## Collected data
_ _ _ _
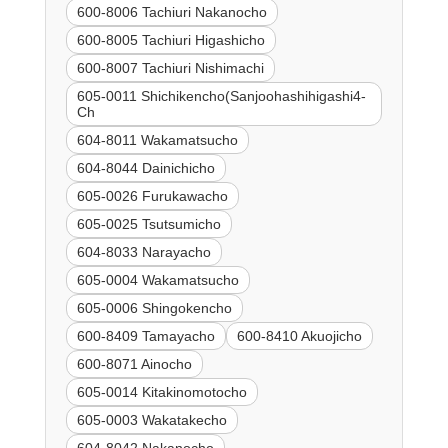
600-8006 Tachiuri Nakanocho
600-8005 Tachiuri Higashicho
600-8007 Tachiuri Nishimachi
605-0011 Shichikencho(Sanjoohashihigashi4-
Ch
604-8011 Wakamatsucho
604-8044 Dainichicho
605-0026 Furukawacho
605-0025 Tsutsumicho
604-8033 Narayacho
605-0004 Wakamatsucho
605-0006 Shingokencho
600-8409 Tamayacho
600-8410 Akuojicho
600-8071 Ainocho
605-0014 Kitakinomotocho
605-0003 Wakatakecho
604-8042 Nakanocho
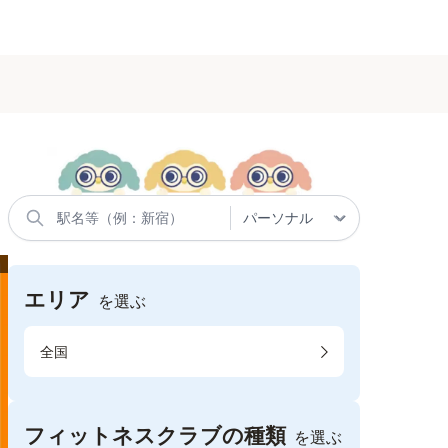
エリア
を選ぶ
全国
フィットネスクラブの種類
を選ぶ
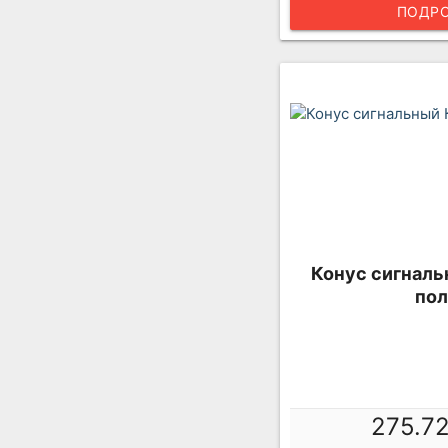
ПОДРО
Конус сигнальн
пол
275.7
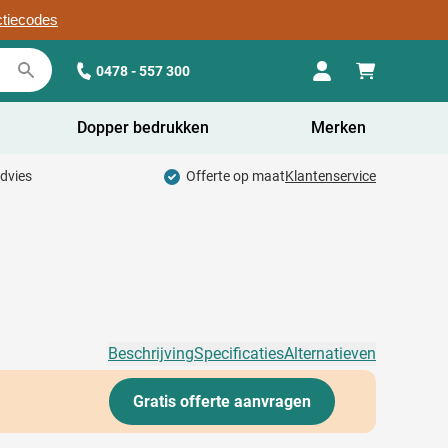
ctiecodes
0478 - 557 300
Dopper bedrukken
Merken
advies
Offerte op maat
Klantenservice
Beschrijving
Specificaties
Alternatieven
Gratis offerte aanvragen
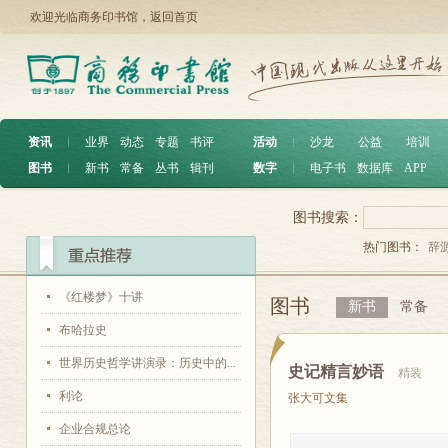
欢迎光临商务印书馆，
返回首页
资讯
︱
业界
动态
专题
书评
活动
︱
沙龙
公益
培训
图书
︱
新书
常备
丛书
辑刊
数字
︱
电子书
数据库
APP
图书搜索：
热门图书：
辞
《红楼梦》十讲
图书
新书
常备
布哈拉史
世界历史哲学讲演录：历史中的...
史记精言妙语
精装
利论
张大可文集
企业合规总论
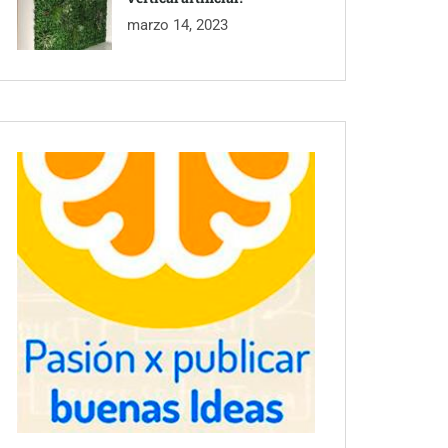
marzo 14, 2023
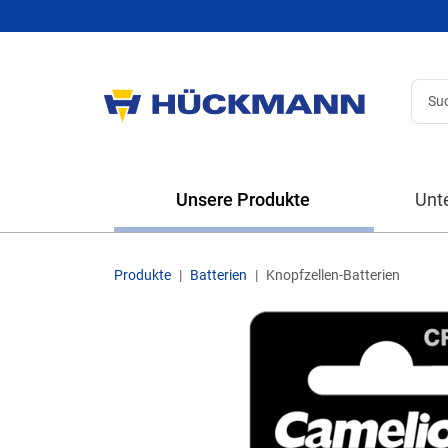
Unsere Produkte
Unt
Produkte
Batterien
Knopfzellen-Batterien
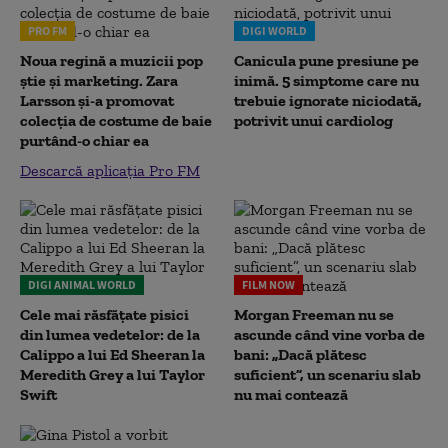
PRO FM
DIGI WORLD
Noua regină a muzicii pop
Canicula pune presiune pe
știe și marketing. Zara
inimă. 5 simptome care nu
Larsson și-a promovat
trebuie ignorate niciodată,
colecția de costume de baie
potrivit unui cardiolog
purtând-o chiar ea
Descarcă aplicația Pro FM
DIGI ANIMAL WORLD
FILM NOW
Cele mai răsfățate pisici
Morgan Freeman nu se
din lumea vedetelor: de la
ascunde când vine vorba de
Calippo a lui Ed Sheeran la
bani: „Dacă plătesc
Meredith Grey a lui Taylor
suficient”, un scenariu slab
Swift
nu mai contează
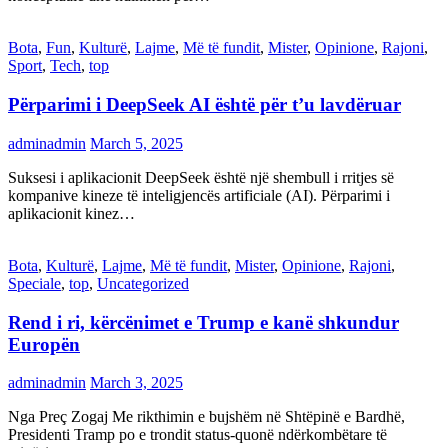
Bota
,
Fun
,
Kulturë
,
Lajme
,
Më të fundit
,
Mister
,
Opinione
,
Rajoni
,
Sport
,
Tech
,
top
Përparimi i DeepSeek AI është për t’u lavdëruar
adminadmin
March 5, 2025
Suksesi i aplikacionit DeepSeek është një shembull i rritjes së
kompanive kineze të inteligjencës artificiale (AI). Përparimi i
aplikacionit kinez…
Bota
,
Kulturë
,
Lajme
,
Më të fundit
,
Mister
,
Opinione
,
Rajoni
,
Speciale
,
top
,
Uncategorized
Rend i ri, kërcënimet e Trump e kanë shkundur
Europën
adminadmin
March 3, 2025
Nga Preç Zogaj Me rikthimin e bujshëm në Shtëpinë e Bardhë,
Presidenti Tramp po e trondit status-quonë ndërkombëtare të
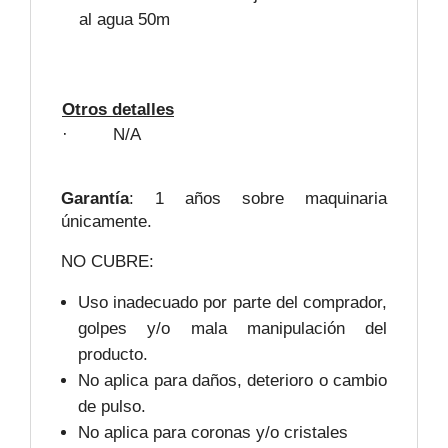
al agua 50m
Otros detalles
· N/A
Garantía
: 1 años sobre maquinaria
únicamente.
NO CUBRE:
Uso inadecuado por parte del comprador,
golpes y/o mala manipulación del
producto.
No aplica para daños, deterioro o cambio
de pulso.
No aplica para coronas y/o cristales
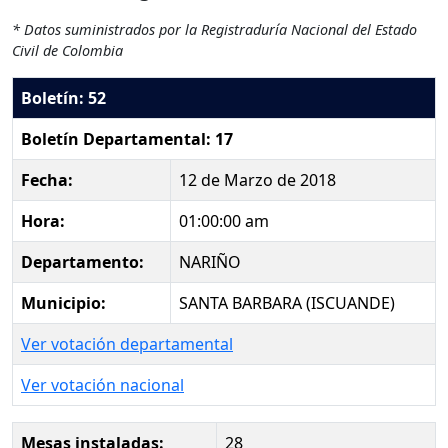
* Datos suministrados por la Registraduría Nacional del Estado
Civil de Colombia
Boletín: 52
Boletín Departamental: 17
Fecha:
12 de Marzo de 2018
Hora:
01:00:00 am
Departamento:
NARIÑO
Municipio:
SANTA BARBARA (ISCUANDE)
Ver votación departamental
Ver votación nacional
Mesas instaladas:
28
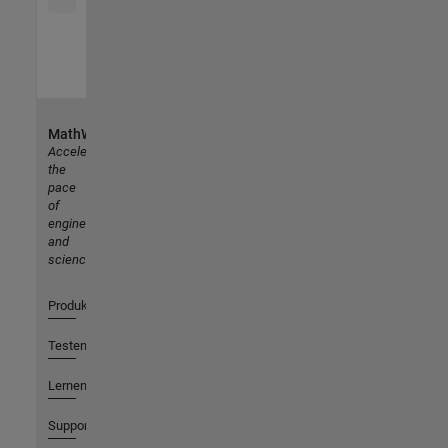
MathWorks
Accelerating
the
pace
of
engineering
and
science
Produkte
Testen oder Kaufen
Lernen
Support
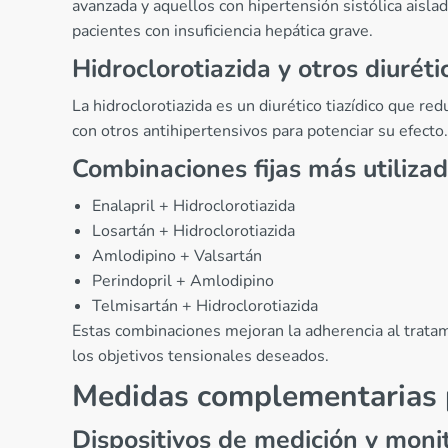
avanzada y aquellos con hipertensión sistólica aisla
pacientes con insuficiencia hepática grave.
Hidroclorotiazida y otros diuréti
La hidroclorotiazida es un diurético tiazídico que 
con otros antihipertensivos para potenciar su efecto.
Combinaciones fijas más utiliza
Enalapril + Hidroclorotiazida
Losartán + Hidroclorotiazida
Amlodipino + Valsartán
Perindopril + Amlodipino
Telmisartán + Hidroclorotiazida
Estas combinaciones mejoran la adherencia al tratam
los objetivos tensionales deseados.
Medidas complementarias pa
Dispositivos de medición y moni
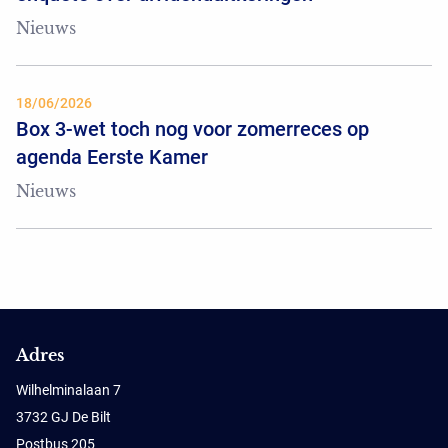
Nieuws
18/06/2026
Box 3-wet toch nog voor zomerreces op
agenda Eerste Kamer
Nieuws
Adres
Wilhelminalaan 7
3732 GJ De Bilt
Postbus 205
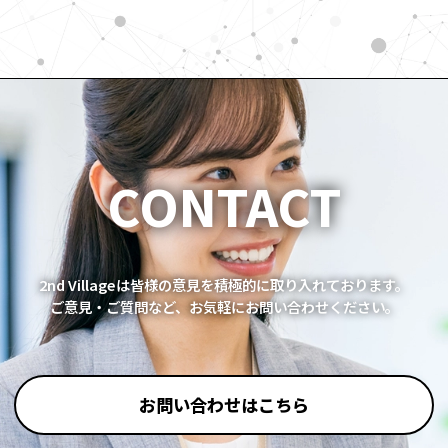
CONTACT
2nd Villageは皆様の意見を積極的に取り入れております。
ご意見・ご質問など、お気軽にお問い合わせください。
お問い合わせはこちら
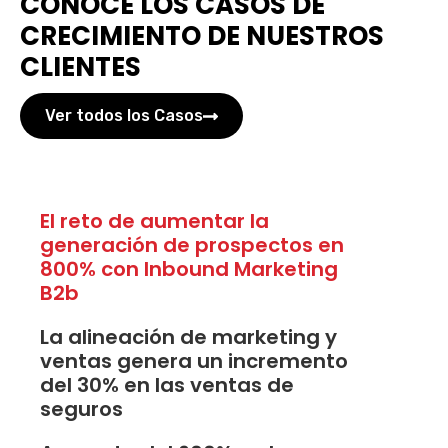
CONOCE LOS CASOS DE
CRECIMIENTO DE NUESTROS
CLIENTES
Ver todos los Casos
El reto de aumentar la
generación de prospectos en
800% con Inbound Marketing
B2b
La alineación de marketing y
ventas genera un incremento
del 30% en las ventas de
seguros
_ _ _ _
## Exercise aim
Print all of the entries word for word. Skip any images they contain.

## Answer section
600-8006 Tachiuri Nakanocho
600-8005 Tachiuri Higashicho
600-8007 Tachiuri Nishimachi
605-0011 Shichikencho(Sanjoohashihigashi4-
Ch
604-8011 Wakamatsucho
604-8044 Dainichicho
605-0026 Furukawacho
605-0025 Tsutsumicho
604-8033 Narayacho
605-0004 Wakamatsucho
605-0006 Shingokencho
600-8409 Tamayacho
600-8410 Akuojicho
600-8071 Ainocho
605-0014 Kitakinomotocho
605-0003 Wakatakecho
604-8042 Nakanocho
エリア
を選ぶ
全国
フィットネスクラブの種類
を選ぶ
ПОДРО
Конус сигнальн
пол
275.7
ctiecodes
0478 - 557 300
Dopper bedrukken
Merken
advies
Offerte op maat
Klantenservice
Beschrijving
Specificaties
Alternatieven
Gratis offerte aanvragen
欢迎光临商务印书馆，
返回首页
资讯
︱
业界
动态
专题
书评
活动
︱
沙龙
公益
培训
图书
︱
新书
常备
丛书
辑刊
数字
︱
电子书
数据库
APP
图书搜索：
热门图书：
辞
《红楼梦》十讲
图书
新书
常备
布哈拉史
世界历史哲学讲演录：历史中的...
史记精言妙语
精装
利论
张大可文集
企业合规总论
marzo 14, 2023
Unsere Produkte
Unt
Produkte
Batterien
Knopfzellen-Batterien
PRO FM
DIGI WORLD
Noua regină a muzicii pop
Canicula pune presiune pe
știe și marketing. Zara
inimă. 5 simptome care nu
Larsson și-a promovat
trebuie ignorate niciodată,
colecția de costume de baie
potrivit unui cardiolog
purtând-o chiar ea
Descarcă aplicația Pro FM
DIGI ANIMAL WORLD
FILM NOW
Cele mai răsfățate pisici
Morgan Freeman nu se
din lumea vedetelor: de la
ascunde când vine vorba de
Calippo a lui Ed Sheeran la
bani: „Dacă plătesc
Meredith Grey a lui Taylor
suficient”, un scenariu slab
Swift
nu mai contează
Bota
,
Fun
,
Kulturë
,
Lajme
,
Më të fundit
,
Mister
,
Opinione
,
Rajoni
,
Sport
,
Tech
,
top
Përparimi i DeepSeek AI është për t’u lavdëruar
adminadmin
March 5, 2025
Suksesi i aplikacionit DeepSeek është një shembull i rritjes së
kompanive kineze të inteligjencës artificiale (AI). Përparimi i
aplikacionit kinez…
Bota
,
Kulturë
,
Lajme
,
Më të fundit
,
Mister
,
Opinione
,
Rajoni
,
Speciale
,
top
,
Uncategorized
Rend i ri, kërcënimet e Trump e kanë shkundur
Europën
adminadmin
March 3, 2025
Nga Preç Zogaj Me rikthimin e bujshëm në Shtëpinë e Bardhë,
Presidenti Tramp po e trondit status-quonë ndërkombëtare të
al agua 50m
Otros detalles
· N/A
Garantía
: 1 años sobre maquinaria
únicamente.
NO CUBRE:
Uso inadecuado por parte del comprador,
golpes y/o mala manipulación del
producto.
No aplica para daños, deterioro o cambio
de pulso.
No aplica para coronas y/o cristales
* Datos suministrados por la Registraduría Nacional del Estado
Civil de Colombia
Boletín: 52
Boletín Departamental: 17
Fecha:
12 de Marzo de 2018
Hora:
01:00:00 am
Departamento:
NARIÑO
Municipio:
SANTA BARBARA (ISCUANDE)
Ver votación departamental
Ver votación nacional
Mesas instaladas:
28
MathWorks
Accelerating
the
pace
of
engineering
and
science
Produkte
Testen oder Kaufen
Lernen
Support
avanzada y aquellos con hipertensión sistólica aisla
pacientes con insuficiencia hepática grave.
Hidroclorotiazida y otros diuréti
La hidroclorotiazida es un diurético tiazídico que 
con otros antihipertensivos para potenciar su efecto.
Combinaciones fijas más utiliza
Enalapril + Hidroclorotiazida
Losartán + Hidroclorotiazida
Amlodipino + Valsartán
Perindopril + Amlodipino
Telmisartán + Hidroclorotiazida
Estas combinaciones mejoran la adherencia al tratam
los objetivos tensionales deseados.
Medidas complementarias pa
Dispositivos de medición y moni
Nieuws
18/06/2026
Box 3-wet toch nog voor zomerreces op
agenda Eerste Kamer
Nieuws
Adres
Wilhelminalaan 7
3732 GJ De Bilt
Postbus 205
CONTACT
2nd Villageは皆様の意見を積極的に取り入れております。
ご意見・ご質問など、お気軽にお問い合わせください。
お問い合わせはこちら
CONOCE LOS CASOS DE
CRECIMIENTO DE NUESTROS
CLIENTES
Ver todos los Casos
El reto de aumentar la
generación de prospectos en
800% con Inbound Marketing
B2b
La alineación de marketing y
ventas genera un incremento
del 30% en las ventas de
seguros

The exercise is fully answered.